Regulatory acceptance also represents a significant hurdle. While regulatory agencies like the FDA and NIH have issued guidance encouraging the use of non-animal methods, AI-based predictions must still meet stringent validation and transparency standards. Companies need to provide clear evidence that models are reliable, reproducible, and fit-for-purpose. Without this, there is a risk of delays or rejection in regulatory submissions.

Overconfidence in automation is another potential risk. AI-driven platforms are powerful decision-making tools, but they are not infallible. Misinterpretation of model outputs or overreliance on predictions without critical scientific oversight can lead to errors in compound selection or dosing strategy. Maintaining a balance between AI insights and human expertise is essential to mitigate this risk.

Finally, there are ethical and reputational considerations. Stakeholders, including patients, investors, and regulators, may have concerns about the safety of relying on AI in lieu of traditional testing.
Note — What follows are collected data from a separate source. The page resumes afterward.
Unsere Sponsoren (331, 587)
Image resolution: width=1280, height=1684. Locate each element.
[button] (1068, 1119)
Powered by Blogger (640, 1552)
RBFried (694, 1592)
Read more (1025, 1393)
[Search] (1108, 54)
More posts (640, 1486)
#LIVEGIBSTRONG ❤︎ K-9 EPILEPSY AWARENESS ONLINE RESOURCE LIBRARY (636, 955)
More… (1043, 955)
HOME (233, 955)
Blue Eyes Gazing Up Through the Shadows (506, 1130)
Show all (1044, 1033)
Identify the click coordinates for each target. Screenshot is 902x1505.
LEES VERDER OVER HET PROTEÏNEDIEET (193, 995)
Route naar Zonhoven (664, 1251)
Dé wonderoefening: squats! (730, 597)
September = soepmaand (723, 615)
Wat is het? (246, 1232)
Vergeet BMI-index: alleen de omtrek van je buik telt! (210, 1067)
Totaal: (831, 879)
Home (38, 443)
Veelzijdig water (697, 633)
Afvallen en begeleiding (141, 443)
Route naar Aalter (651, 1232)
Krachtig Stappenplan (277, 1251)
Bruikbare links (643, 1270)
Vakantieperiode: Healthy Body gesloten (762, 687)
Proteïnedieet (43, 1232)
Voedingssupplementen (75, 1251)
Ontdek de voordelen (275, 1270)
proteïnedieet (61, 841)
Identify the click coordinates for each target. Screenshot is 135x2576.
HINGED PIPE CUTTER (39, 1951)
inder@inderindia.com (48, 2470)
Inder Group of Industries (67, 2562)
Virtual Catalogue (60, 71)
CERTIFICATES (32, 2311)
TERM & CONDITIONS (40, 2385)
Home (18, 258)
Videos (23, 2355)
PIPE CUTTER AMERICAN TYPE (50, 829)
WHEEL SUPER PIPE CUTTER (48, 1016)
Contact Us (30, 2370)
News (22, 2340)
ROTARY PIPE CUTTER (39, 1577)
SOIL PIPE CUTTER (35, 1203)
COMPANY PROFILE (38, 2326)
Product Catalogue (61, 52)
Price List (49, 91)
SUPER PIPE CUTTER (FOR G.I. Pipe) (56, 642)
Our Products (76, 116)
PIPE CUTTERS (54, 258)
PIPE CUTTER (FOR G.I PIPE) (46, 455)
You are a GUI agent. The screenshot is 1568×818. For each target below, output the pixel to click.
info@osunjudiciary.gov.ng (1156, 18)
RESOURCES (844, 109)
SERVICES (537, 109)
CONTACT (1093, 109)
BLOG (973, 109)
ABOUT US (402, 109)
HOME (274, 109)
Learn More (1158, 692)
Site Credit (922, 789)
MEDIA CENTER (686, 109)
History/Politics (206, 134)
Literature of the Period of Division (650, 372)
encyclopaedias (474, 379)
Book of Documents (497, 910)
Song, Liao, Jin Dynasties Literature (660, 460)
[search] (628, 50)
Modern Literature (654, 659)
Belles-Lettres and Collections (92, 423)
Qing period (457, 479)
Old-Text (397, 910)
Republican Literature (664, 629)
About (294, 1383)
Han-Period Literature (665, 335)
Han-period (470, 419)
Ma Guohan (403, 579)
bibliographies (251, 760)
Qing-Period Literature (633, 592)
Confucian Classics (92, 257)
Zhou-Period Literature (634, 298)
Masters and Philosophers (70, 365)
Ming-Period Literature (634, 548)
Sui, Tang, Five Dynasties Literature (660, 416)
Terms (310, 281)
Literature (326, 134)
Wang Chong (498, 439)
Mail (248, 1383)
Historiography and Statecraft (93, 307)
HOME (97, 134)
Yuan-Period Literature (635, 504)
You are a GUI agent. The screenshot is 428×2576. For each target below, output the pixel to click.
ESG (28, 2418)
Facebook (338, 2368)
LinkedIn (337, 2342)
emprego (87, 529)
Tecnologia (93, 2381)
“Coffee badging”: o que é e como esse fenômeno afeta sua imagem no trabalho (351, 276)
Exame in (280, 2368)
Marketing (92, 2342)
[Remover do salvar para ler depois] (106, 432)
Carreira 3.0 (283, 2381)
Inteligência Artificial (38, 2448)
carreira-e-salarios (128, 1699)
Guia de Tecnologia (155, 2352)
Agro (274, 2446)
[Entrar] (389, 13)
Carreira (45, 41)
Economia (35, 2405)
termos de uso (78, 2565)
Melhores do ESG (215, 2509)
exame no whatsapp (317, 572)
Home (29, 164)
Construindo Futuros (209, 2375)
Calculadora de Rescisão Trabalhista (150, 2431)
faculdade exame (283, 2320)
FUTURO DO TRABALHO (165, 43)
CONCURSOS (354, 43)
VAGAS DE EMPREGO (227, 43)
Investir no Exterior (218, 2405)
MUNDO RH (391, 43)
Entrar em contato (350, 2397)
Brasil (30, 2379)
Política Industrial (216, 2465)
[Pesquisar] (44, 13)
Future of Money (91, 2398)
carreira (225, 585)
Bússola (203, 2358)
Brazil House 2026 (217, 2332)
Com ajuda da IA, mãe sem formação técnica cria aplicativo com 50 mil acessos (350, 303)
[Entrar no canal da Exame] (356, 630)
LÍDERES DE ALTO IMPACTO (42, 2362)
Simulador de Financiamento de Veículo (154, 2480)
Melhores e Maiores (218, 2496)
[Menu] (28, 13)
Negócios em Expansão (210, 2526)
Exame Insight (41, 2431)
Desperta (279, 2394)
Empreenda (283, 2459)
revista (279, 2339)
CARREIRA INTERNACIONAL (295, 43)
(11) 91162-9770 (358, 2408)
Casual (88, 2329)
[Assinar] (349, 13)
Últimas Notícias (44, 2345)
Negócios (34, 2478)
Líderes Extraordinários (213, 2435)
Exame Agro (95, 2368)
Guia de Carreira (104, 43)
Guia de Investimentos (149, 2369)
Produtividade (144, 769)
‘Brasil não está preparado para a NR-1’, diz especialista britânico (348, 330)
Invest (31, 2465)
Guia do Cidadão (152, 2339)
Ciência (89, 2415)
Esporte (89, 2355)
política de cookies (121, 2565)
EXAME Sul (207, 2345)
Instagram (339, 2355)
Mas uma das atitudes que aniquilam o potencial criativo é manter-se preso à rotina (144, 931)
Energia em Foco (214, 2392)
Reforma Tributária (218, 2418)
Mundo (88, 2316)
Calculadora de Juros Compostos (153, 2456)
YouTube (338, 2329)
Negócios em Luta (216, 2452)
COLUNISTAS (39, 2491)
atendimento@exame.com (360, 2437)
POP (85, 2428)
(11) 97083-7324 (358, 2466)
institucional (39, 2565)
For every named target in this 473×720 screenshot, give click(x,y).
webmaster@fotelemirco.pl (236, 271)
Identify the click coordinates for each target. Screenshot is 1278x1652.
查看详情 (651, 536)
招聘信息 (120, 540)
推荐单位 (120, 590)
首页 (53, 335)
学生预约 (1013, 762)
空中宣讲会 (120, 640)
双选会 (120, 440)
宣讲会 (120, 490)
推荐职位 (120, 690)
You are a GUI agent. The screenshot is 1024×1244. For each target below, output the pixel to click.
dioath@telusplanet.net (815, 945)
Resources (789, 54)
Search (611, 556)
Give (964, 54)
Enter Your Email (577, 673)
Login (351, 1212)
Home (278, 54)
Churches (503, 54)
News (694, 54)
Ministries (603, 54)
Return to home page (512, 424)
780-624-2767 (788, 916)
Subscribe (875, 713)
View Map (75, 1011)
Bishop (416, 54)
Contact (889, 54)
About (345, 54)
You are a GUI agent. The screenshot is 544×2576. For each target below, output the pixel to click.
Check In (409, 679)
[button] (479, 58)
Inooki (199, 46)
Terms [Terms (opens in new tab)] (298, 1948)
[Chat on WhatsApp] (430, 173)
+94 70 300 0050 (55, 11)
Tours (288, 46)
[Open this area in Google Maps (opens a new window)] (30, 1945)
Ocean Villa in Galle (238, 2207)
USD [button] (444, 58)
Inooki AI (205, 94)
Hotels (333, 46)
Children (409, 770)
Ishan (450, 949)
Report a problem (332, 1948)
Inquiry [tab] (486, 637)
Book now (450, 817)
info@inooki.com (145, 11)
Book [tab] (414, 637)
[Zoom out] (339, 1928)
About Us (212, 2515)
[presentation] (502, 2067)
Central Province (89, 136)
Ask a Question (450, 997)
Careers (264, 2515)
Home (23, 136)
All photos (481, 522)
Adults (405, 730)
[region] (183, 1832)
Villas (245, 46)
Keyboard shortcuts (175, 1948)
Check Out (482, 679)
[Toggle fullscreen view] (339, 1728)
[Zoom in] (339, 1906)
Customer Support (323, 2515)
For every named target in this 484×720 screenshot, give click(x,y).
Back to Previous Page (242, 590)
Companies must be transparent about how models are used, what validation has been conducted, and how AI fits into a broader preclinical strategy to build trust.

At VeriSIM Life, we address these risks by integrating mechanistic biology into our AI-driven biosimulation platform, prioritizing explainability, benchmarking predictions against clinical data, and combining digital insights with targeted experimental studies. This approach ensures predictions are actionable, explainable, credible, and regulatory-ready.

In summary, moving to AI-driven platforms brings risks related to data quality, biological complexity, regulatory acceptance, overreliance on automation, and stakeholder trust. None of these risks is insurmountable, but they require careful planning, rigorous validation, and ongoing oversight. When managed effectively, the benefits: faster, safer, and more human-relevant drug development, far outweigh the potential pitfalls.